That is mostly likely the case. The anime hasn't had a new dubbed episode in over a year now (the same fate that befell poor Doraemon before his show's eventual removal from Disney Anime hyper) and they haven't shown a single new Yōkai Watch toy commercial on TV since then. It's safe to say they've given up on it.


Like Disney's wild overestimation of showing Princess Mononoke in theaters, they tragically overestimated the idea that a Japanese phenomenon would exactly translate to the West.
Here, it was seen as "the next Pokemon", but Pokemon had very established fandoms with the card-game kids and the Nintendo kids long before it became an anime thing.
With Yo-Kai, they brought the anime over first, and wasn't sure exactly what marketing craze it was automatically supposed to "cause".
And most kids were confused, since they didn't culturally know yokai as well as most Japanese kids, the creatures were a little too odd to be identifiable or lovable (as much as we all loved Pikachu Anime smallmouth ), and no one seemed to be playing any game to follow, which even Yu-Gi-Oh had the hook of--And the whole collecting aspect just didn't have the same innate cultural "Hunting stag beetles" appeal for North American 10-yo. boys that tracking rare Pokemon instinctively had for Japanese 10-yo. boys from the beginning.

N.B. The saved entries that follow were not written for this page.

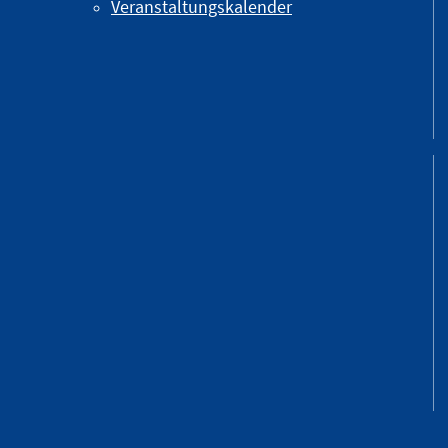
Veranstaltungskalender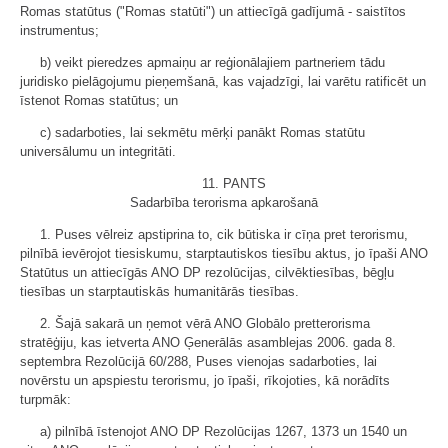
Romas statūtus ("Romas statūti") un attiecīgā gadījumā - saistītos
instrumentus;
b) veikt pieredzes apmaiņu ar reģionālajiem partneriem tādu
juridisko pielāgojumu pieņemšanā, kas vajadzīgi, lai varētu ratificēt un
īstenot Romas statūtus; un
c) sadarboties, lai sekmētu mērķi panākt Romas statūtu
universālumu un integritāti.
11. PANTS
Sadarbība terorisma apkarošanā
1. Puses vēlreiz apstiprina to, cik būtiska ir cīņa pret terorismu,
pilnībā ievērojot tiesiskumu, starptautiskos tiesību aktus, jo īpaši ANO
Statūtus un attiecīgās ANO DP rezolūcijas, cilvēktiesības, bēgļu
tiesības un starptautiskās humanitārās tiesības.
2. Šajā sakarā un ņemot vērā ANO Globālo pretterorisma
stratēģiju, kas ietverta ANO Ģenerālās asamblejas 2006. gada 8.
septembra Rezolūcijā 60/288, Puses vienojas sadarboties, lai
novērstu un apspiestu terorismu, jo īpaši, rīkojoties, kā norādīts
turpmāk:
a) pilnībā īstenojot ANO DP Rezolūcijas 1267, 1373 un 1540 un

As for poor not-too-bad Doraemon, it was also expected to publish-or-perish its Japanese hometown-phenomenon on demand, but was relegated to being the B-player to the freakish cult-cable domestic cartoons X-D had their own studio's money more profitably invested in.

Heidi wrote:
since both Honey Select Unlimited and VR Kanojo are pretty tame and straightforward. Erm, as tame and straightforward as games about virtual sex can be, anyway. Honey Select Unlimited is basically “make custom characters and watch them perform naughty acts, plus VR support” while VR Kanojo is “Summer Lesson but Horny on Main and VR's Right in the Title.”


If you remember that early viral parody-video of the Oculus Rift commercial, that geeky VR fans would do nothing but watch CGI polygon girls, the VR adult games feel like someone cynically went through the motions of attaching softcore to the new technology because they were the first to do the inevitable--
Sort of "Here, here's that VR 'sex' game you're supposed to be watching by now."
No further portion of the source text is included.